Los festivales son los escaparates perfectos para presentar un tipo de cine alternativo, creativo, con pocos medios, alejado del marketing de masas, difícil de comercializar o dar salida de otro modo, donde no prima lo comercial. Tal vez por eso los festivales tienen algo de snob, de marginal, de new age, no sé muy bien cómo llamarlo.

Hay todo tipo de fauna, y me refiero a los cineastas pero también a los críticos, esos seres extraños que consideran que lo comercial es malo porque sí, por el hecho de serlo. “¿Que te ha parecido tal película?” “Esta bien hecha, pero es cine comercial”. Y dicha la palabra maldita, puedes dar por concluida la conversación.

Son los mismos que sobrevaloran esas películas tan visuales, meramente artísticas, y a veces hasta eso es discutible, con un argumento muy marginal, grosero o absurdo. Prostitución, drogas, vicios varios, lo más underground, lo cutre, degeneración de cualquier índole. De esos flipes que te preguntas que se habrá fumado el director. Esas películas que nadie entiende y todos buscan una explicación existencialista que nada tiene que ver con la realidad, pero queda muy snob contar lo que tú entiendes.

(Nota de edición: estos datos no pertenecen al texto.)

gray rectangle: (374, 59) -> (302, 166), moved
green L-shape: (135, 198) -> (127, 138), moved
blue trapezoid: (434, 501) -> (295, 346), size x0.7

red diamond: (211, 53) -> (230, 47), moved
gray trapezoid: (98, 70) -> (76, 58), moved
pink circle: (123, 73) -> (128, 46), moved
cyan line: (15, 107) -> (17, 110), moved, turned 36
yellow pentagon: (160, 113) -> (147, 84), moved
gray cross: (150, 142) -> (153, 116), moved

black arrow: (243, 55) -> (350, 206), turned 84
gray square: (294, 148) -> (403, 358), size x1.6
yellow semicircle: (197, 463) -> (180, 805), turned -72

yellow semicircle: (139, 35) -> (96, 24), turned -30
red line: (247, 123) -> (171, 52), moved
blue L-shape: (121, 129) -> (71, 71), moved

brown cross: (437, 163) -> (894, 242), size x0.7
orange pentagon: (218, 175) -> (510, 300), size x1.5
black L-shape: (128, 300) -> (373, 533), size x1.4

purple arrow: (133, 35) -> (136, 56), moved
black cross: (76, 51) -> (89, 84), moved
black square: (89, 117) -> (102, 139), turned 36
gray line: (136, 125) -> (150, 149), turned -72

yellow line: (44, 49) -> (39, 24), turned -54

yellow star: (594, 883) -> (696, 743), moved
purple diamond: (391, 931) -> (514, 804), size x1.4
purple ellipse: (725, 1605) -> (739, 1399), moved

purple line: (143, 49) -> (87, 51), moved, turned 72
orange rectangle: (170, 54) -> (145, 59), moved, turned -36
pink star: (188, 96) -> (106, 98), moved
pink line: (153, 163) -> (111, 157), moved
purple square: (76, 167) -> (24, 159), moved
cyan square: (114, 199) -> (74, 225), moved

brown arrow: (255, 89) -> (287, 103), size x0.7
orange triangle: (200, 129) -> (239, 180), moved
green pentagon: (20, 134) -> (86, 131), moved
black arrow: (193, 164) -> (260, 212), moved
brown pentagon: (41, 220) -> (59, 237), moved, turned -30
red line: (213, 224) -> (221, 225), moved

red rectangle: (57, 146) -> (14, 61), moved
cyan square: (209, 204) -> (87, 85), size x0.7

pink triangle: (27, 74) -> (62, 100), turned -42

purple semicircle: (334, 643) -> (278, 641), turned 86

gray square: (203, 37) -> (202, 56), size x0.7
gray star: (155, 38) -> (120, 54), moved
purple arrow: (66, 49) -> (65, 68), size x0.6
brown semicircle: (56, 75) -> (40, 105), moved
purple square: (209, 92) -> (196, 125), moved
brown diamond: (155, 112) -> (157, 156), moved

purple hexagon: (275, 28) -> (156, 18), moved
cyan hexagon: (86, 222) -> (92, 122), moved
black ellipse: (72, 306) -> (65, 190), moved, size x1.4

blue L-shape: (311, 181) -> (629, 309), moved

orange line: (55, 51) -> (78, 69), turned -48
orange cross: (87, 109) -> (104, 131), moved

View of Donostia - San Sebastian from Igeldo.
Image via Wikipedia

Pues bien. El de San Sebastian es uno de esos festivales. Pero afortunadamente, hay gente para todos los gustos, y aquí está también presente el jurado Signis. ¿Qué busco yo o que busca Signis en el cine? ¿Qué valoramos por encima de todo? Una película que este bien hecha, artísticamente defendible, y que te haga mas feliz, que salgas del cine con un sentimiento o un pensamiento enriquecedor, más humano, cine capaz de elevar el espíritu, del que nos hace crecer y admirar.

El arte es una expresión, y por eso no necesariamente sirve para algo, no se rige por criterios utilitarios, pero sí debe apelar a nuestra lado más espiritual, antes que al plano material o instintivo. La creatividad tiende a superar los limites, a buscar la trascendencia, a perpetuarse en el tiempo, a lo inmortal, lo no tangible ni efímero, todo ello a través de la belleza. A eso llamo lo Arte con mayúsculas.

A fin de cuentas ¿A qué venimos todos a un festival? A ver y disfrutar del buen cine. Lástima que a menudo haya que besar a muchos sapos y comerte muchos compromisos políticos para conseguir dar con algún príncipe.